[[ Dataset content, beginning ]]
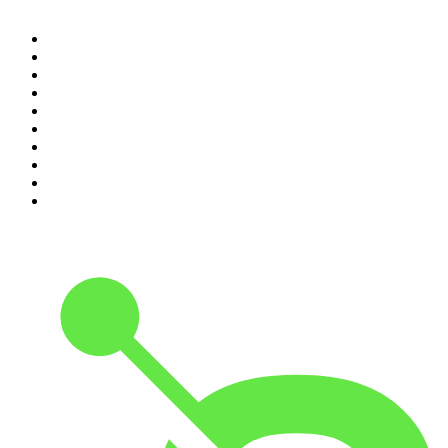
1
.
The Rest Is History
2
.
ZM's Fletch, Vaughan & Hayley
3
.
The Rest Is Politics
4
.
The Diary Of A CEO with Steven Bartlett
5
.
Between Two Beers Podcast
6
.
The Rest Is Politics: US
7
.
Global News Podcast
8
.
The Daily
9
.
The Detail
10
.
The Joe Rogan Experience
[[ Dataset content, end ]]
▶ [What you have to do]: Return every record exactly, without the pictures.

▶ [Written answer]:
1
.
The Rest Is History
2
.
ZM's Fletch, Vaughan & Hayley
3
.
The Rest Is Politics
4
.
The Diary Of A CEO with Steven Bartlett
5
.
Between Two Beers Podcast
6
.
The Rest Is Politics: US
7
.
Global News Podcast
8
.
The Daily
9
.
The Detail
10
.
The Joe Rogan Experience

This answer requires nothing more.